Darden Restaurants reported better-than-expected earnings on Tuesday as strong sales at its Olive Garden chain offset the continued sluggishness of newly-acquired Cheddar’s Scratch Kitchen.
Darden’s overall revenue increased 4.9% to $1.97 billion in the second quarter, driven by the addition of 40 net new restaurants and a blended same-store sales gain of 2.1%. Analysts expected revenue of $1.98 billion and a comp sales increase of 2%.
The casual dining company earned $135.3 million, or 92 cents per share, from continuing operations, topping estimates of 91 cents per share.
Olive Garden was responsible for about half of Darden’s revenue in the second quarter, with the brand’s same-store sales increasing by 3.5%.
“We had another quarter of strong and steady performance by continuing to focus on being brilliant with the basics in our restaurants,” Darden CEO Gene Lee said in a news release. “We continued to grow market share profitably by strengthening and leveraging our competitive advantages, and our brands are making the appropriate investments while managing costs effectively.”
In trading Tuesday, Darden shares rose 5% to $103.85.

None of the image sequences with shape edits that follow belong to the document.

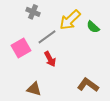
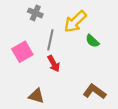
green semicircle: (93, 27) -> (92, 41), moved
gray line: (47, 37) -> (50, 40), turned -42

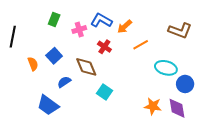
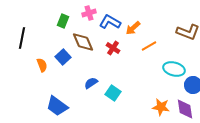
pink cross: (79, 30) -> (89, 13), moved
brown diamond: (86, 67) -> (83, 42), moved
blue semicircle: (64, 82) -> (91, 83), moved

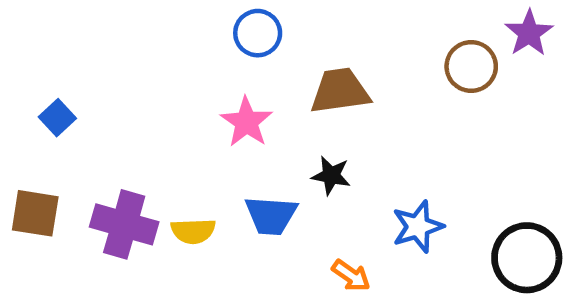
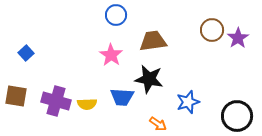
purple star: (529, 33) -> (238, 38), moved
black star: (331, 175) -> (149, 79), size x1.6

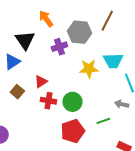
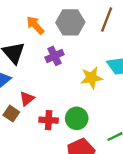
gray hexagon: (80, 32) -> (70, 22), moved
red triangle: (41, 82) -> (27, 99), moved

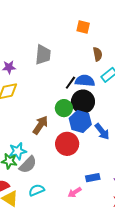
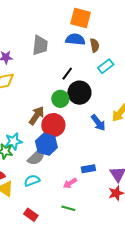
orange square: (83, 27) -> (81, 18), size x1.5
blue semicircle: (85, 81) -> (75, 39), moved
blue hexagon: (80, 121) -> (46, 144), moved
red circle: (67, 144) -> (53, 125), moved
gray semicircle: (28, 165) -> (36, 157), moved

As the Orlando Sentinel reports, Lee’s “back to basics” philosophy led to success during the past four years at Olive Garden. In the second quarter, higher prices on menu items like the popular Never Ending Pasta Bowl helped boost sales, despite a 0.8% decline in traffic.
Lee blamed the traffic drop on reduced promotions. “We aren’t concerned about that, what we are concerned about is building a really healthy guest base,” he told analysts in a conference call.
The performance of Cheddar’s may be more of a concern. The Texas-based chain, which Darden acquired for $780 million in March 2017, posted a 4% decline in same-store sales for the quarter as it continued working through staffing issues.
“They’ve had all this change to ownership and systems [at Cheddar’s], and on top of that, it’s very difficult to find employees” in the current labor market, John Gordon, a restaurant consultant with Pacific Management Consulting Group, told the Sentinel.